Typically, I get asked about a burner phone indirectly. A parent finds a phone they don’t recognize and gets curious about whose it is. Or a parent sees a new phone on the home wi-fi network and starts asking questions.
Burner phones are inexpensive pre-paid phones (no contract), used for privacy or a period of time you want to be incognito. A separate, but related issue, are the old smart phones parents no longer use. Many of these phones get saved in case of emergency or get forgotten about in the junk drawer because the parent doesn’t know what to do with it.
Here’s the problem: burner phones and these old junk phones work on any wi-fi network.
Kids can pull up games and apps and experience internet life with no filters. Some enterprising young people are even renting out burner phones to classmates for a few dollars a week.
And it doesn’t even have to be YOUR wi-fi. It could be a neighbor’s unsecured wi-fi, a Starbucks or even the library.

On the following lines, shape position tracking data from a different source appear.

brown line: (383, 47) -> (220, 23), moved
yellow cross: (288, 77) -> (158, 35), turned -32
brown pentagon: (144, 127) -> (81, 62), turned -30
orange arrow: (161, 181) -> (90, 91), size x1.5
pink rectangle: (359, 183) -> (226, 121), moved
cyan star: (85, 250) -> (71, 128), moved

How to prevent junk phones and burner phones from entering your world
- Wipe the data and recycle your old smart phones
- Identify the devices on your network and stay alert for new devices (Circle makes this easy). You hook the Circle up to your wi-fi network and set up profiles for all users. When a new device tries to join the network, you get an alert and can remove it.
- Set up a family technology contract with rules and consequences spelled out. One effective rule: no phones in the bedrooms and they get put to bed at a certain hour. Then, if there are phones upstairs, there’s an issue either way.
- Change your wi-fi password and don’t give it to the kids (you can input it for their authorized devices).
- Teach your kids proper online behavior, give them freedom and stay close by (monitor what they do). Bark makes this easy and it’s very unobtrusive for kids.
- Start a conversation: Ask your child if they know anyone who has 2 phones, one from their parents and one with fewer limitations. Talk through why they might be doing that and what the repercussions could be.
- Keep the lines of communication open and remain open and flexible to negotiating new boundaries. If a parent restricts access too much, those kids and their friends are going to find a way around the problem.